Synbiotic control of inflammation and infection in severe acute pancreatitis: a prospective, randomized, double blind study

Hepatogastroenterology. 2007 Mar;54(74):590-4.

Abstract

Background/aims: Experimental and clinical studies demonstrated that probiotics containing lactobacilli significantly improve the outcome of acute pancreatitis. In a prospective, randomized, double-blinded study the role of "Synbiotic 2000", a new synbiotic composition with high colony forming unit (CFU) was evaluated in the treatment of severe acute pancreatitis.

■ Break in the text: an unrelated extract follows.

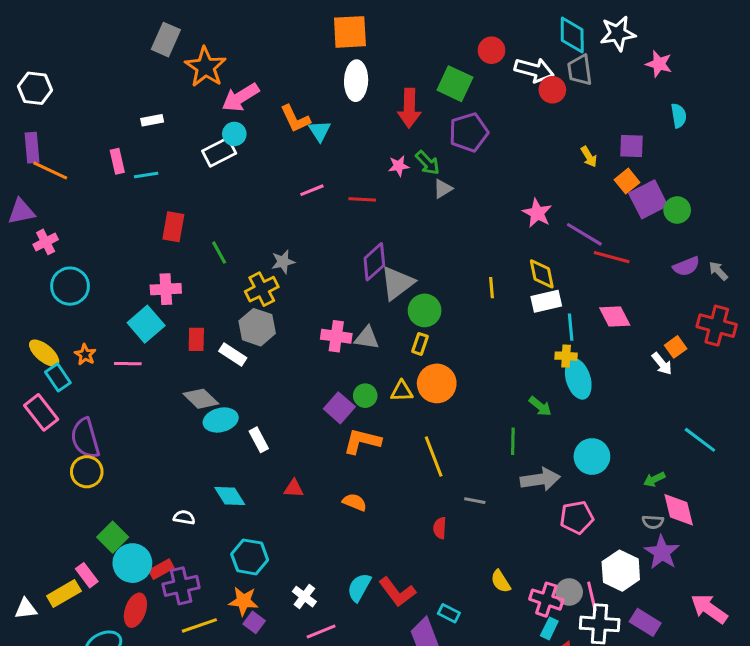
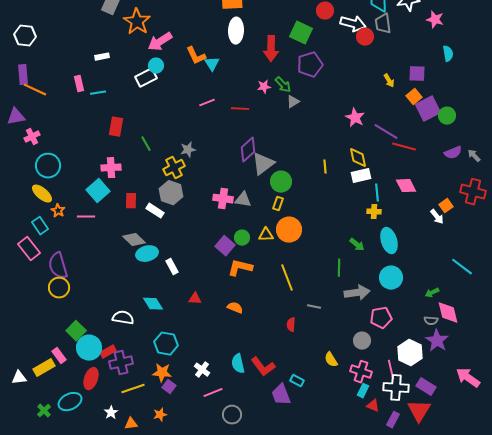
yellow ellipse: (44, 353) -> (42, 194), moved
cyan ellipse: (578, 379) -> (389, 241), moved
white semicircle: (184, 517) -> (123, 318), size x1.5
cyan semicircle: (359, 587) -> (238, 364), turned -42
gray circle: (569, 592) -> (362, 341), moved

Methodology: Patients with severe acute pancreatitis were randomized into two groups. Nasojejunal feeding was commenced within 24 hours after admission in both groups and continued for at least seven days. The first group of patients received four different lactobacilli preparations with 1010 CFU, respectively, and prebiotics containing four bioactive fibers (inulin, beta-glucan, resistant starch and pectin) in addition. Patients in the second (control) group received only prebiotics.

Results: 62 patients with severe acute pancreatitis completed the study. Altogether 8 patients died. Lower incidence of multiorgan failure (MOF), septic complications and mortality were detected in the first group compared to the control, but the differences were not significant statistically. The total incidence of systemic inflammatory response syndrome (SIRS) and MOF were significantly different between the two groups (8 vs. 14; p < 0.05). Furthermore, the number patients recovering with complications were significantly less in the first group receiving modern synbiotic therapy compared to the control (p < 0.05). Finally, lower rate of late (over 48 hours) organ failure was detected in the first versus the control group (3.0% vs. 17.2%).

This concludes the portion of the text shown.